Chairman of HNK Rijeka
- Incumbent
- Assumed office 20 March 2012
- Preceded by: Robert Komen

Personal details
- Born: 20 March 1965 (age 61) Rijeka, SR Croatia, SFR Yugoslavia (modern Croatia)
- Spouse: Snježana Mišković
- Children: 2
- Parent(s): Šime Mišković (father) Anna Mišković (mother)
- Education: University of Rijeka
- Occupation: Businessman, football executive
- Known for: Chairman and owner of HNK Rijeka

= Damir Mišković =

Croatian businessman and entrepreneur

Damir Mišković (/sh/; born 20 March 1965) is a Croatian businessman and football executive. He is the chairman and owner of Croatian Football League club HNK Rijeka, a position he has held since 2012.

==Early life and education==
Mišković was born in Rijeka in the former Socialist Republic of Croatia, then part of Yugoslavia. His family originates from the village of Miškovići on the island of Pag, which his grandfather left after the Second World War and moved to Rijeka, where he found employment at the city's port. Damir's father, Šime, grew up in the old part of Rijeka, where he met his future wife and Damir's mother, Anna, who worked at a footwear store "Beograd".

Mišković attended and graduated from the Maritime School in Rijeka. In his youth, he played football as a goalkeeper for several local clubs, including Orijent, Pomorac Kostrena and Grobničan.

Due to his work obligations Mišković spends most of his time in Dubai, London, and Africa.

==Business career==
After completing the maritime high school, Mišković moved to Norway where he worked at a port and was responsible for controlling the loading and unloading of goods. He continued his career in West Africa, where he initially worked in the port town of Warri in Nigeria for Orlean Invest Holding - a leading logistics corporation in the oil and gas industry. Despite facing difficult working conditions, Mišković soon became the youngest general manager in the company and, through the years, rose to be the executive director.

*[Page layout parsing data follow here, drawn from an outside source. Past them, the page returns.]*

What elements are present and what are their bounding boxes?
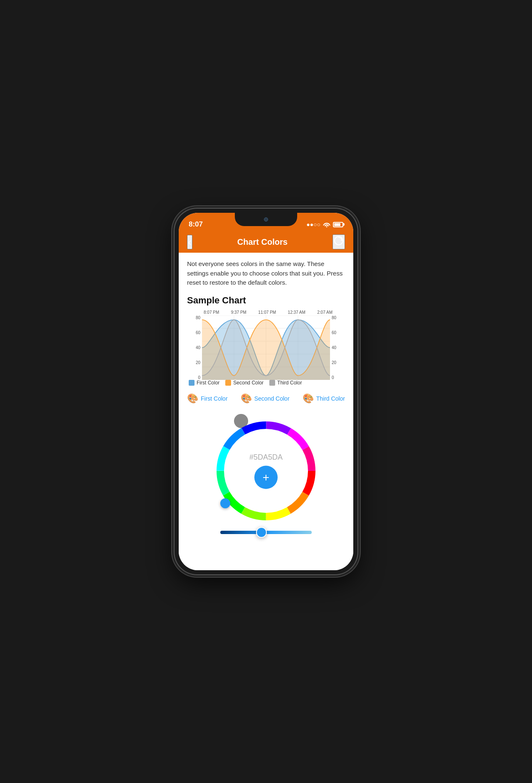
nav-title: Chart Colors xyxy=(237,237,288,247)
saturation-slider-container xyxy=(216,531,316,534)
wifi-icon: ●●○○ xyxy=(306,221,320,228)
sample-chart-title: Sample Chart xyxy=(187,295,345,306)
notch xyxy=(235,213,297,226)
legend-third: Third Color xyxy=(269,380,302,386)
legend-swatch-second xyxy=(225,380,231,386)
color-wheel-section: #5DA5DA + xyxy=(187,414,345,542)
first-color-button[interactable]: 🎨 First Color xyxy=(187,393,228,404)
nav-bar: ‹ Chart Colors xyxy=(179,231,353,253)
x-label-4: 2:07 AM xyxy=(317,310,332,315)
second-color-button[interactable]: 🎨 Second Color xyxy=(241,393,290,404)
add-color-button[interactable]: + xyxy=(254,465,278,489)
x-label-2: 11:07 PM xyxy=(258,310,276,315)
yr-label-20: 20 xyxy=(332,360,336,365)
third-color-button[interactable]: 🎨 Third Color xyxy=(303,393,345,404)
reset-button[interactable] xyxy=(332,234,345,249)
legend-swatch-first xyxy=(189,380,195,386)
x-label-1: 9:37 PM xyxy=(231,310,246,315)
phone-frame: 8:07 ●●○○ ‹ Chart Colors xyxy=(175,209,357,574)
y-axis-right: 80 60 40 20 0 xyxy=(330,315,345,380)
legend-first: First Color xyxy=(189,380,219,386)
y-label-80: 80 xyxy=(196,315,200,320)
back-button[interactable]: ‹ xyxy=(187,235,192,249)
battery-fill xyxy=(334,223,340,226)
x-label-0: 8:07 PM xyxy=(204,310,219,315)
hue-handle[interactable] xyxy=(220,498,230,508)
chart-legend: First Color Second Color Third Color xyxy=(187,380,345,386)
second-color-label: Second Color xyxy=(254,395,290,402)
battery-icon xyxy=(333,222,343,227)
legend-second: Second Color xyxy=(225,380,264,386)
saturation-slider-track[interactable] xyxy=(220,531,312,534)
y-label-60: 60 xyxy=(196,330,200,335)
hex-value: #5DA5DA xyxy=(249,453,283,461)
yr-label-40: 40 xyxy=(332,345,336,350)
third-color-palette-icon: 🎨 xyxy=(303,393,314,404)
description-text: Not everyone sees colors in the same way… xyxy=(187,259,345,288)
content-area: Not everyone sees colors in the same way… xyxy=(179,253,353,570)
color-buttons: 🎨 First Color 🎨 Second Color 🎨 Third Col… xyxy=(187,393,345,404)
x-label-3: 12:37 AM xyxy=(288,310,305,315)
yr-label-0: 0 xyxy=(332,375,334,380)
plus-icon: + xyxy=(263,471,269,483)
legend-swatch-third xyxy=(269,380,275,386)
phone-screen: 8:07 ●●○○ ‹ Chart Colors xyxy=(179,213,353,570)
chart-body: 80 60 40 20 0 xyxy=(187,315,345,380)
chart-plot xyxy=(202,315,330,380)
color-wheel[interactable]: #5DA5DA + xyxy=(216,421,316,521)
camera xyxy=(264,217,268,222)
first-color-label: First Color xyxy=(201,395,228,402)
yr-label-80: 80 xyxy=(332,315,336,320)
y-label-40: 40 xyxy=(196,345,200,350)
yr-label-60: 60 xyxy=(332,330,336,335)
legend-label-first: First Color xyxy=(197,380,219,386)
y-label-20: 20 xyxy=(196,360,200,365)
first-color-palette-icon: 🎨 xyxy=(187,393,198,404)
wifi-symbol-icon xyxy=(323,222,330,227)
chart-x-labels: 8:07 PM 9:37 PM 11:07 PM 12:37 AM 2:07 A… xyxy=(187,310,345,315)
color-wheel-center: #5DA5DA + xyxy=(249,453,283,489)
second-color-palette-icon: 🎨 xyxy=(241,393,252,404)
y-label-0: 0 xyxy=(198,375,200,380)
svg-marker-1 xyxy=(340,239,342,241)
saturation-slider-thumb[interactable] xyxy=(256,527,267,538)
status-icons: ●●○○ xyxy=(306,219,343,228)
third-color-label: Third Color xyxy=(316,395,345,402)
legend-label-second: Second Color xyxy=(233,380,264,386)
legend-label-third: Third Color xyxy=(277,380,302,386)
status-time: 8:07 xyxy=(189,219,203,229)
y-axis-left: 80 60 40 20 0 xyxy=(187,315,202,380)
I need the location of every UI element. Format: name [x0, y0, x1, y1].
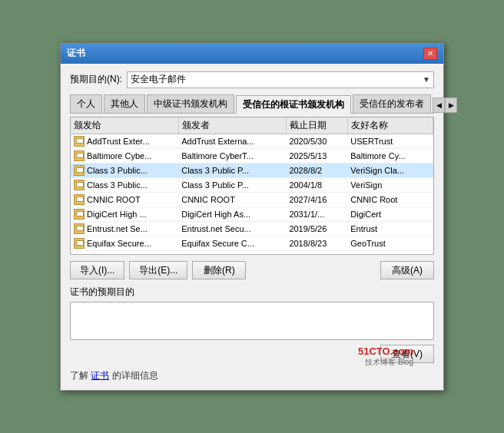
watermark: 51CTO.com 技术博客 Blog [358, 345, 413, 368]
tabs-container: 个人 其他人 中级证书颁发机构 受信任的根证书颁发机构 受信任的发布者 ◀ ▶ [70, 94, 434, 114]
cell-issuer: Equifax Secure C... [178, 236, 286, 250]
col-issued-to: 颁发给 [71, 117, 178, 134]
table-row[interactable]: Baltimore Cybe...Baltimore CyberT...2025… [71, 148, 433, 163]
tab-scroll-buttons: ◀ ▶ [433, 98, 457, 113]
action-buttons-row: 导入(I)... 导出(E)... 删除(R) 高级(A) [70, 261, 434, 279]
cert-table-wrapper[interactable]: 颁发给 颁发者 截止日期 友好名称 AddTrust Exter...AddTr… [70, 117, 434, 255]
cert-table: 颁发给 颁发者 截止日期 友好名称 AddTrust Exter...AddTr… [71, 117, 433, 251]
advanced-button[interactable]: 高级(A) [380, 261, 434, 279]
tab-scroll-left[interactable]: ◀ [433, 98, 445, 113]
cell-issued-to: CNNIC ROOT [71, 192, 178, 207]
cert-purpose-label: 证书的预期目的 [70, 286, 434, 299]
dropdown-arrow-icon: ▼ [423, 75, 430, 84]
cell-issued-to: Baltimore Cybe... [71, 148, 178, 163]
import-button[interactable]: 导入(I)... [70, 261, 124, 279]
tab-personal[interactable]: 个人 [70, 94, 102, 113]
table-header-row: 颁发给 颁发者 截止日期 友好名称 [71, 117, 433, 134]
cert-table-body: AddTrust Exter...AddTrust Externa...2020… [71, 134, 433, 250]
cell-issued-to: AddTrust Exter... [71, 134, 178, 148]
cell-issued-to: DigiCert High ... [71, 207, 178, 221]
cell-issuer: Class 3 Public P... [178, 177, 286, 192]
cell-issued-to: Equifax Secure... [71, 236, 178, 250]
table-row[interactable]: Entrust.net Se...Entrust.net Secu...2019… [71, 221, 433, 236]
close-button[interactable]: ✕ [423, 48, 437, 60]
cell-expiry: 2028/8/2 [286, 163, 347, 177]
table-row[interactable]: Class 3 Public...Class 3 Public P...2004… [71, 177, 433, 192]
cell-issued-to: Class 3 Public... [71, 163, 178, 177]
cell-issuer: Class 3 Public P... [178, 163, 286, 177]
export-button[interactable]: 导出(E)... [129, 261, 187, 279]
col-friendly-name: 友好名称 [347, 117, 433, 134]
cell-friendly-name: USERTrust [347, 134, 433, 148]
cell-expiry: 2019/5/26 [286, 221, 347, 236]
dropdown-value: 安全电子邮件 [131, 73, 423, 86]
window-title: 证书 [67, 47, 85, 60]
delete-button[interactable]: 删除(R) [192, 261, 246, 279]
table-row[interactable]: Class 3 Public...Class 3 Public P...2028… [71, 163, 433, 177]
cell-expiry: 2018/8/23 [286, 236, 347, 250]
cell-expiry: 2027/4/16 [286, 192, 347, 207]
cell-issuer: AddTrust Externa... [178, 134, 286, 148]
purpose-row: 预期目的(N): 安全电子邮件 ▼ [70, 71, 434, 88]
tab-scroll-right[interactable]: ▶ [445, 98, 457, 113]
cell-issuer: DigiCert High As... [178, 207, 286, 221]
cert-purpose-box [70, 302, 434, 340]
cell-friendly-name: VeriSign Cla... [347, 163, 433, 177]
purpose-label: 预期目的(N): [70, 73, 122, 86]
cell-issuer: CNNIC ROOT [178, 192, 286, 207]
footer-link[interactable]: 证书 [91, 370, 109, 381]
purpose-dropdown[interactable]: 安全电子邮件 ▼ [127, 71, 434, 88]
tab-trusted-root[interactable]: 受信任的根证书颁发机构 [236, 95, 351, 114]
cell-friendly-name: CNNIC Root [347, 192, 433, 207]
footer-row: 了解 证书 的详细信息 [70, 369, 434, 382]
cell-issued-to: Class 3 Public... [71, 177, 178, 192]
cell-issuer: Entrust.net Secu... [178, 221, 286, 236]
watermark-line1: 51CTO.com [358, 345, 413, 357]
cell-expiry: 2031/1/... [286, 207, 347, 221]
table-row[interactable]: CNNIC ROOTCNNIC ROOT2027/4/16CNNIC Root [71, 192, 433, 207]
cell-expiry: 2004/1/8 [286, 177, 347, 192]
cell-friendly-name: Entrust [347, 221, 433, 236]
tab-trusted-publisher[interactable]: 受信任的发布者 [353, 94, 431, 113]
table-row[interactable]: Equifax Secure...Equifax Secure C...2018… [71, 236, 433, 250]
tab-others[interactable]: 其他人 [104, 94, 145, 113]
cell-expiry: 2020/5/30 [286, 134, 347, 148]
table-row[interactable]: DigiCert High ...DigiCert High As...2031… [71, 207, 433, 221]
footer-text-before: 了解 [70, 370, 88, 381]
col-issuer: 颁发者 [178, 117, 286, 134]
cell-issued-to: Entrust.net Se... [71, 221, 178, 236]
title-bar: 证书 ✕ [61, 44, 443, 64]
tab-intermediate[interactable]: 中级证书颁发机构 [147, 94, 234, 113]
certificate-dialog: 证书 ✕ 预期目的(N): 安全电子邮件 ▼ 个人 其他人 中级证书颁发机构 受… [60, 43, 444, 391]
watermark-line2: 技术博客 Blog [358, 357, 413, 368]
footer-text-after: 的详细信息 [112, 370, 158, 381]
window-body: 预期目的(N): 安全电子邮件 ▼ 个人 其他人 中级证书颁发机构 受信任的根证… [61, 64, 443, 390]
cell-issuer: Baltimore CyberT... [178, 148, 286, 163]
cell-friendly-name: VeriSign [347, 177, 433, 192]
col-expiry: 截止日期 [286, 117, 347, 134]
cell-friendly-name: Baltimore Cy... [347, 148, 433, 163]
cell-friendly-name: DigiCert [347, 207, 433, 221]
table-row[interactable]: AddTrust Exter...AddTrust Externa...2020… [71, 134, 433, 148]
cell-expiry: 2025/5/13 [286, 148, 347, 163]
cell-friendly-name: GeoTrust [347, 236, 433, 250]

On 20 March 2012, Mišković rescued Croatian football club Rijeka from debt and threatening collapse, becoming the club's owner and chairman. HNK Rijeka is his hometown club which he has a big fan of from his earliest days. Over the next several years, he transformed the club into a title contender, recording great results both domestically and in Europe. Over the years, Mišković has invested more than 50 million euros into the club and associated infrastructure, which included the construction of a new training camp and a new club stadium named Rujevica. Since Mišković took ownership and puzzled together the management team which still leads the club as of 2025, HNK Rijeka has won a total of seven domestic trophies, becoming champions of the Croatian Football League twice (in 2017 and 2025), and winners of the Croatian Football Cup five times - in 2014, 2017 (with which they secured their first domestic double), 2019, 2020, and 2025 (club's second domestic double).